24
MAI 15

Je t'ouvre ma maison

Pour retourner là-bas, en ces jardins dont tu as encore peur hélas d'être chassée, tu as aimé enfiler une robe de soie et de la couleur du sang après la vie. Avec une ceinture nouée nonchalamment dans le dos. Comme une invitation à te prendre, là, par la taille.
J'ai deviné que par-dessous, pour couvrir tes fesses et ta mangue, rien. 
Parce que c'est le week end, as-tu murmuré. Comme une évidence.
Et pourtant il faisait tellement frais au dehors. J'ai hésité à glisser ma main dans le creux de tes jambes, tout doucement, et ne serait-ce qu'un instant. J'ai hésité parce que ça te chamboule alors et au dedans. Et puis, après, ça risque de se terminer en expédition sous-marine, dis-tu.

On est parti dans ton auto-tamponneuse à moteur thermique.
J'ai aimé t'envisager et puis me perdre du côté passager de ton visage. On a traversé des terres enfin inhabitées. Et tu me racontais des histoires tristes de l'enfance. Tu avais oublié de brancher la clim pour aérer.
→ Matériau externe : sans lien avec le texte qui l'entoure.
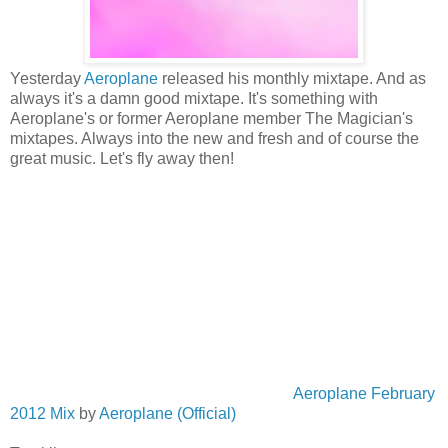
Yesterday
Aeroplane
released his monthly mixtape. And as
always it's a damn good mixtape. It's something with
Aeroplane's or former Aeroplane member The Magician's
mixtapes. Always into the new and fresh and of course the
great music. Let's fly away then!
Aeroplane February
2012 Mix
by
Aeroplane (Official)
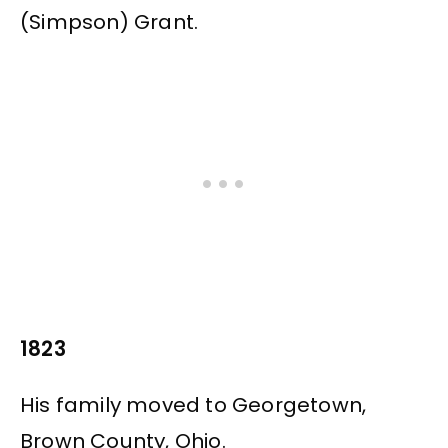
(Simpson) Grant.
1823
His family moved to Georgetown,
Brown County, Ohio.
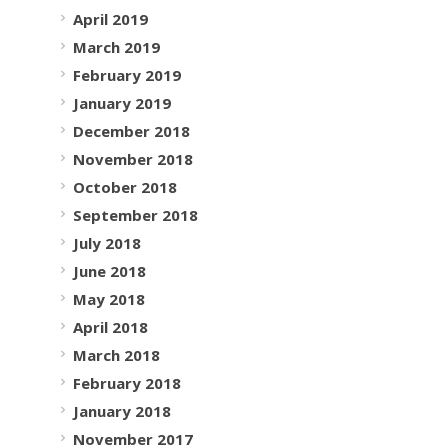
April 2019
March 2019
February 2019
January 2019
December 2018
November 2018
October 2018
September 2018
July 2018
June 2018
May 2018
April 2018
March 2018
February 2018
January 2018
November 2017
Une fois arrivés là, au beau milieu des champs de blé et de colza, à la lisière de la forêt, tu as préparé des pâtes fraîches avec de la coriandre à fleur de pot. On a déjeuné sous les nuages, devant la mare et les premiers nénuphars.
Les grenouilles faisaient l'amour et chantaient 
Vagabond ways de Marianne Faithfull. Les deux poules ont dansé un instant autour de nous. Un peu comme dans les booms, quand la lumière hache le mouvement, as-tu remarqué.
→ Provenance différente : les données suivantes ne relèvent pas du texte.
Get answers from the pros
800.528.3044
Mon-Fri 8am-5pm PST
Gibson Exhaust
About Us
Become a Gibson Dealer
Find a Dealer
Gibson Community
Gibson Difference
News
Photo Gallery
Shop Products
La pluie est venue tout doucement.
Et toi, tu es partie te glisser entre les draps, dans le lit sous le toit.
Viens, je t'ouvre ma maison, as-tu murmuré.

***

Des moments comme ça surgissent parfois sous mes doigts. C'est spleenétique ou érotique ces moments-là. Mais je préfère les cacher. Là où ça ne se voit pas trop. Parce que ça casse mon image, je me dis. Et puis parce qu'il y a des coachs qui aiment me suivre, sur mon blog ou en supervision, mais qui n'aiment pas ces écrits-là, vagabonds et sans censure.
D'ailleurs certains se désabonnent et quittent parfois la supervision : "Avec Eva et la psychanalyse, les barbares ou les flibustiers du lien, tu files vraiment un mauvais coton, André !", ils me lancent, le regard mauvais ou lubrique. Parce qu'il y a des photos du jardin d'Eden qui accompagnent aussi ces instants-là.
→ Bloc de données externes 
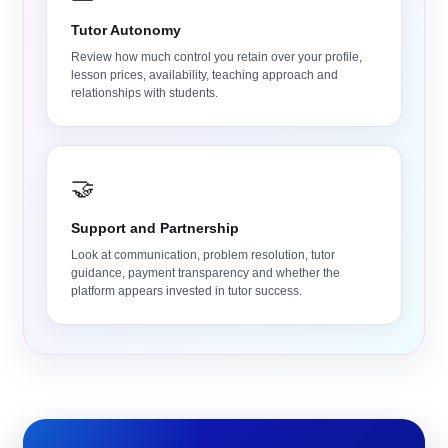
Tutor Autonomy
Review how much control you retain over your profile,
lesson prices, availability, teaching approach and
relationships with students.
🤝
Support and Partnership
Look at communication, problem resolution, tutor
guidance, payment transparency and whether the
platform appears invested in tutor success.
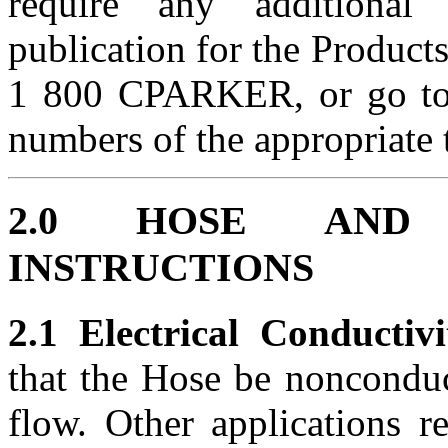
require any additional
publication for the Products
1 800 CPARKER, or go t
numbers of the appropriate 
2.0 HOSE AND 
INSTRUCTIONS
2.1 Electrical Conductivi
that the Hose be nonconduct
flow. Other applications r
Mais par les temps qui courent, de plus en plus de coachs, certifiés, tatoués, tirent le diable par la queue ; parce qu'il y a tout à la fois de plus en plus de coachs, certifiés, tatoués, et que les entreprises veulent se libérer et que la réforme de la formation chamboule tous ceux qui ont fait de la formation leur source de revenus, complémentaire ou principale. Alors certains se jettent sur "L'entreprise libérée" comme un nouveau filon. Mais ces coachs-là devront d'abord se libérer : apprendre à danser avec leurs fantasmes et leurs inhibitions, leur nature humaine. Sauvage et sensible au fond.

Pour me libérer moi aussi, j'ai le divan et plein de remue-mémoire. Timehop par exemple, c'est une petite appli qui chaque matin fouine et fourrage sur la toile et dans mon smartphone, et me remets alors sous le nez les moments que j'avais cachés les années d'avant. 
"Viens, je t'ouvre ma maison" est l'un de ces moments libres, étonnants. C'était il y a deux ans.